Start of Provided records

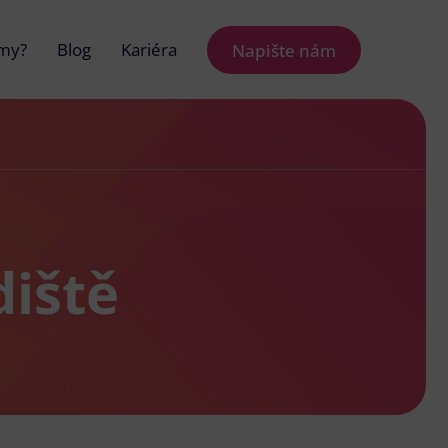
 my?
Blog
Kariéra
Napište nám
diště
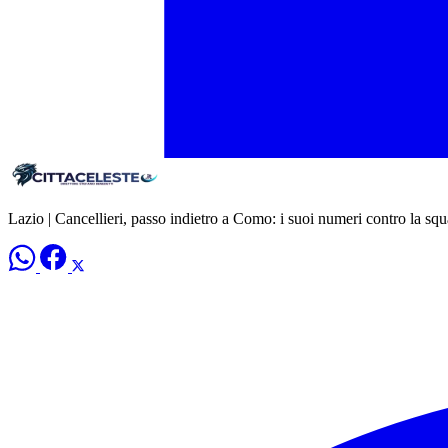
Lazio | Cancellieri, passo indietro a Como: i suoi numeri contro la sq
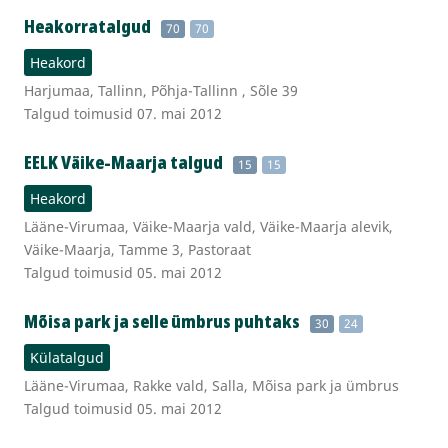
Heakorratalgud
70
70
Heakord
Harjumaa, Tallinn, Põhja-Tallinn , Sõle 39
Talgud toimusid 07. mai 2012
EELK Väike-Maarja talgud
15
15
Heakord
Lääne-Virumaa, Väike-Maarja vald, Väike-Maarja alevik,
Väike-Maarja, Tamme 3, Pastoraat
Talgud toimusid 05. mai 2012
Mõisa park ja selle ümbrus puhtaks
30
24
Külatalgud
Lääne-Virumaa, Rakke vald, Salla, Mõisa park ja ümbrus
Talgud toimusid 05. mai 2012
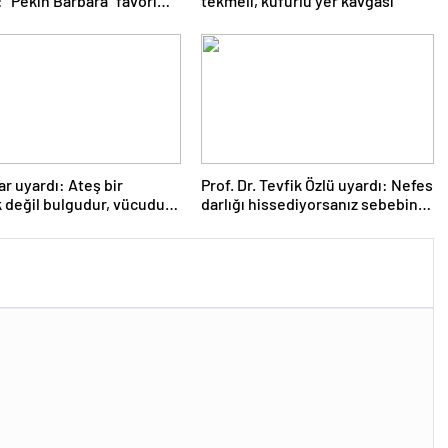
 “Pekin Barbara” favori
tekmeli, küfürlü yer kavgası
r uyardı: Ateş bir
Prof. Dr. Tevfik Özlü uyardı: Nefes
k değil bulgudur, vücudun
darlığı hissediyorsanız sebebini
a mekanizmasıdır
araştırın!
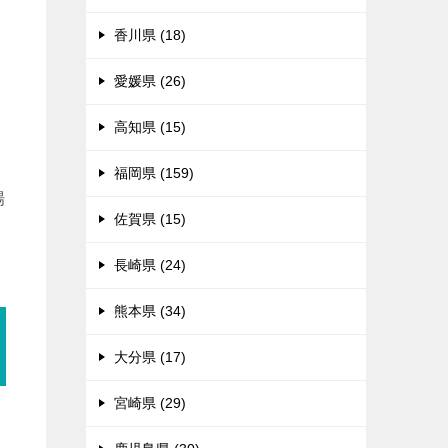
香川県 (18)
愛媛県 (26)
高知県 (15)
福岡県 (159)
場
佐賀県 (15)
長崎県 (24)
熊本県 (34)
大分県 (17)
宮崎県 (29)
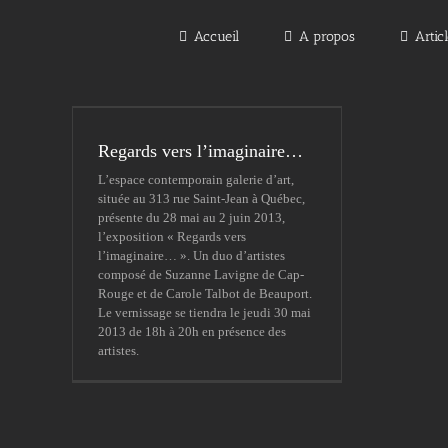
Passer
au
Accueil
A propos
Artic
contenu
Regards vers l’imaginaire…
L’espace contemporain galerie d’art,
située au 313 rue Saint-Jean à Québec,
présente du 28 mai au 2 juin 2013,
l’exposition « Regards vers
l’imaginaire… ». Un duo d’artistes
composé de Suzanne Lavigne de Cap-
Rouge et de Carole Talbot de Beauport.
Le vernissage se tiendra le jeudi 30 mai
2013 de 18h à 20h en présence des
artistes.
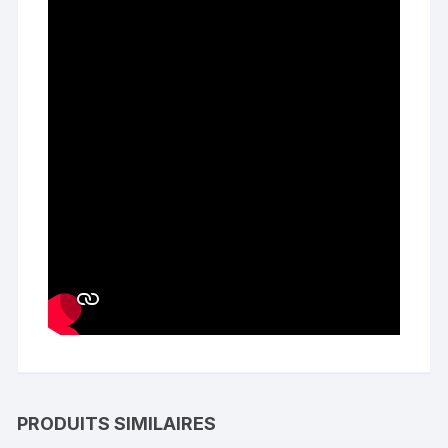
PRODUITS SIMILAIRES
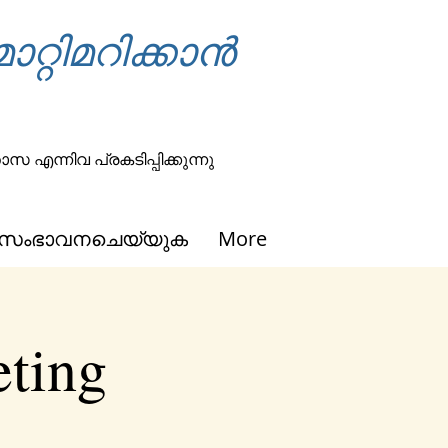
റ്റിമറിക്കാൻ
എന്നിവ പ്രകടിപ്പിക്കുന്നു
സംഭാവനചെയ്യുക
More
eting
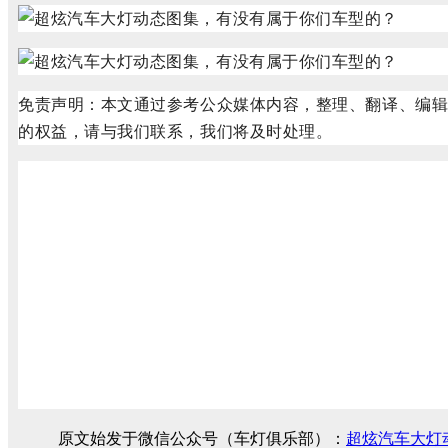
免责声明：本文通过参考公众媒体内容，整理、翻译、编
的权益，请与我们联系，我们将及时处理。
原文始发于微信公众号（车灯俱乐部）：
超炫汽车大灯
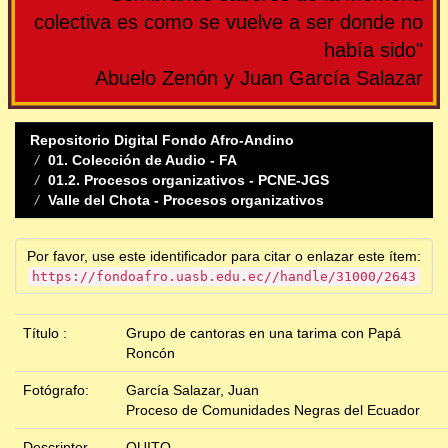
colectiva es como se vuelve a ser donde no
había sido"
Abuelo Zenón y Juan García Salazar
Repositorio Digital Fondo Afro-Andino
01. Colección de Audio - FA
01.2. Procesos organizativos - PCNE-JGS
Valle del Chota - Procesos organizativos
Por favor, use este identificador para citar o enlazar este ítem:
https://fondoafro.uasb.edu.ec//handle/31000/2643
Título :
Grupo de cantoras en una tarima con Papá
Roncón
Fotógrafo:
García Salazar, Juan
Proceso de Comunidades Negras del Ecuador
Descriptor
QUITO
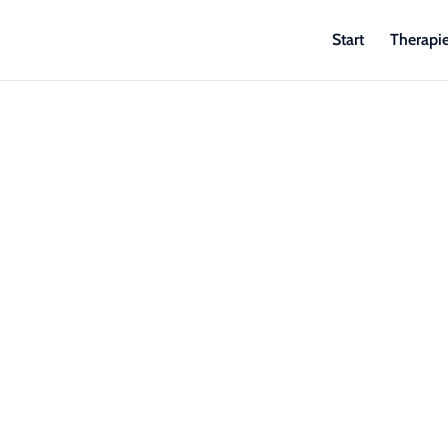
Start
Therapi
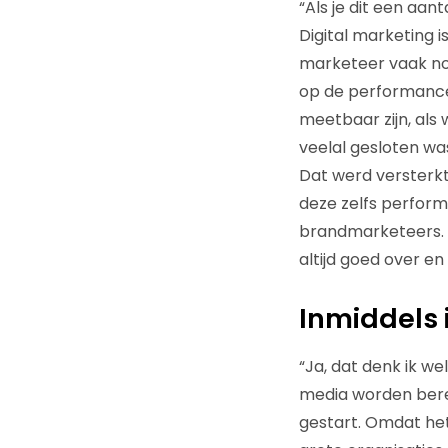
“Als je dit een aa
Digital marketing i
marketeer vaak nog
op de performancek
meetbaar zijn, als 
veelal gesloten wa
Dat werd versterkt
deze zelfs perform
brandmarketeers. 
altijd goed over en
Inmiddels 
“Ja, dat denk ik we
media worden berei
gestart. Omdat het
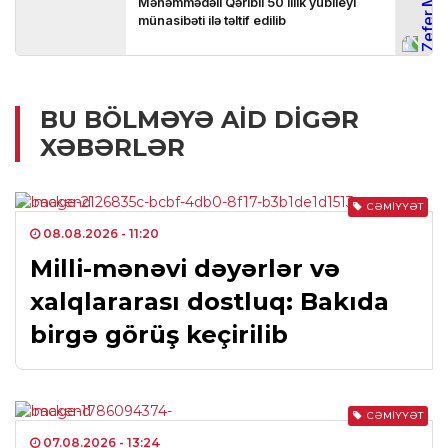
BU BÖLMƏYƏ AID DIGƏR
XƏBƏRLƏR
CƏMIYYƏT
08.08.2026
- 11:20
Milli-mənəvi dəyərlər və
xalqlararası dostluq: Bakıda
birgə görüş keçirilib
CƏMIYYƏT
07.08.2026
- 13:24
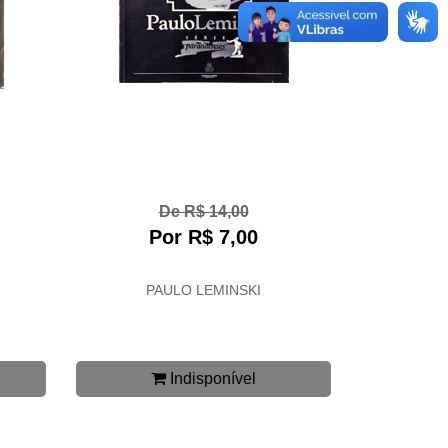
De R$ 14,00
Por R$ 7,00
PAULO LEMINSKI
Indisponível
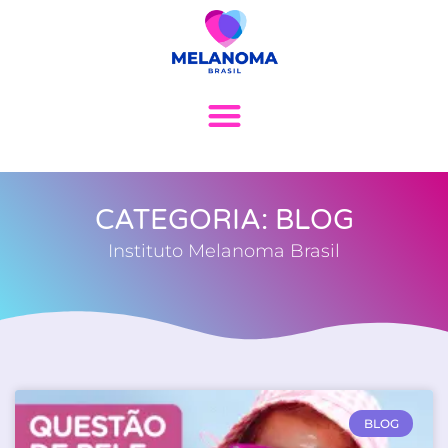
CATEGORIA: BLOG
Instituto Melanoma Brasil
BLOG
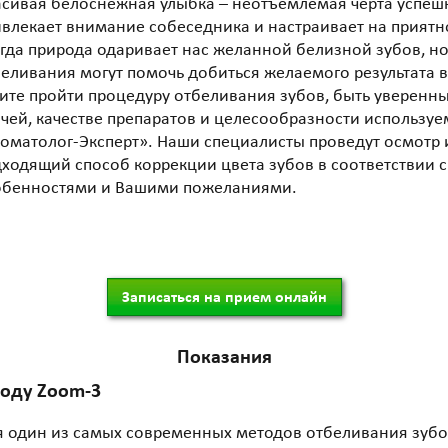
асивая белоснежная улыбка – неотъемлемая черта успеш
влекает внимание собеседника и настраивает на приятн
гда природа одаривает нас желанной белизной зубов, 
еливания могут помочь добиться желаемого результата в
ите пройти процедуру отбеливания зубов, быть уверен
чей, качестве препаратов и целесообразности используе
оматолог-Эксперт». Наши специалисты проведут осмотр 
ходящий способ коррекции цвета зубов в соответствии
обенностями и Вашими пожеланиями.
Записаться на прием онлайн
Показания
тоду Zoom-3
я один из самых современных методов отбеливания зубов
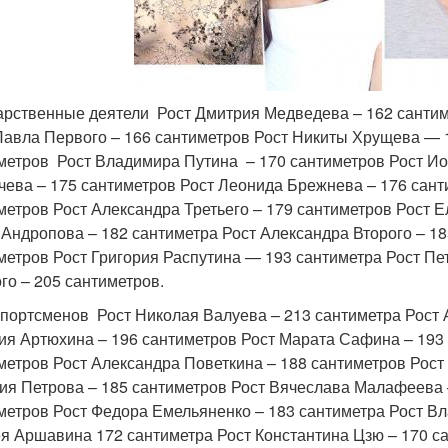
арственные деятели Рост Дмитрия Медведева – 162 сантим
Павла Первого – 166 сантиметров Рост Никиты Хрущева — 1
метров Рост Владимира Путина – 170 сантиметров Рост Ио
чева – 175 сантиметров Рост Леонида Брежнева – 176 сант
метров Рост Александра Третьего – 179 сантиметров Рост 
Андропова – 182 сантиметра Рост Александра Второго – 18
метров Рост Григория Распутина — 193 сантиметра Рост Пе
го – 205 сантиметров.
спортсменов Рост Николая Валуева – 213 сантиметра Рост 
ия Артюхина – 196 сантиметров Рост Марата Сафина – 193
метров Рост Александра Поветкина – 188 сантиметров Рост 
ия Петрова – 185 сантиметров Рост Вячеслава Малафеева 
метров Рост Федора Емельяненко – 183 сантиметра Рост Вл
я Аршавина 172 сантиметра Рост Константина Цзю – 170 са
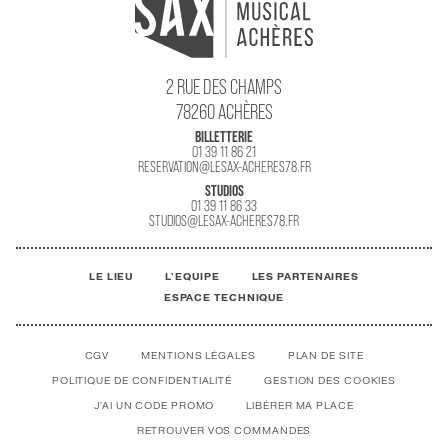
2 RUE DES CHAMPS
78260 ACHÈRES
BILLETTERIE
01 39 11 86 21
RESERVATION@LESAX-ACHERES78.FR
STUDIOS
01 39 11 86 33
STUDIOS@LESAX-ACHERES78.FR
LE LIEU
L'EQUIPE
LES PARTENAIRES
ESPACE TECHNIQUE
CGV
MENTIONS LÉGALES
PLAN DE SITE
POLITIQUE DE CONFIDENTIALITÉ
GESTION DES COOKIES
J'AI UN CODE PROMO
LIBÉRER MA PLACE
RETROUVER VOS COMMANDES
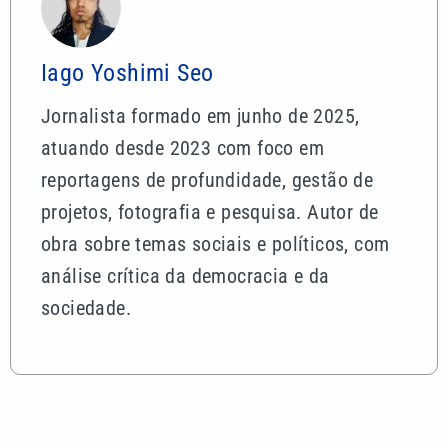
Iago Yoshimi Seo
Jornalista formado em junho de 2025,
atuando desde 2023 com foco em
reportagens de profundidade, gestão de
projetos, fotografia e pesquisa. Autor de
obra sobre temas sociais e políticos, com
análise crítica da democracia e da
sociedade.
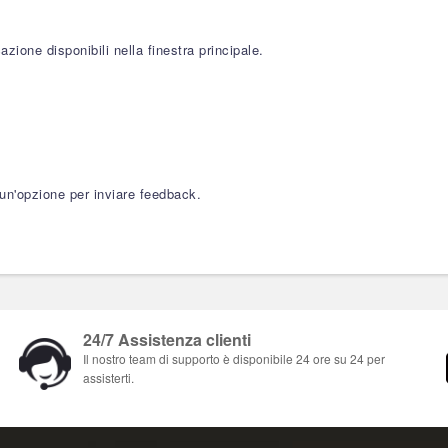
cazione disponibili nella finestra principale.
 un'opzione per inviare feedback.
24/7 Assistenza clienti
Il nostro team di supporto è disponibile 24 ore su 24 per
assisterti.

End of Provided records

**Try it**.
Every line that holds the word "зубов" should be copied from the listing.

**Task response**.
гда природа одаривает нас желанной белизной зубов, 
ите пройти процедуру отбеливания зубов, быть уверен
ходящий способ коррекции цвета зубов в соответствии
я один из самых современных методов отбеливания зубов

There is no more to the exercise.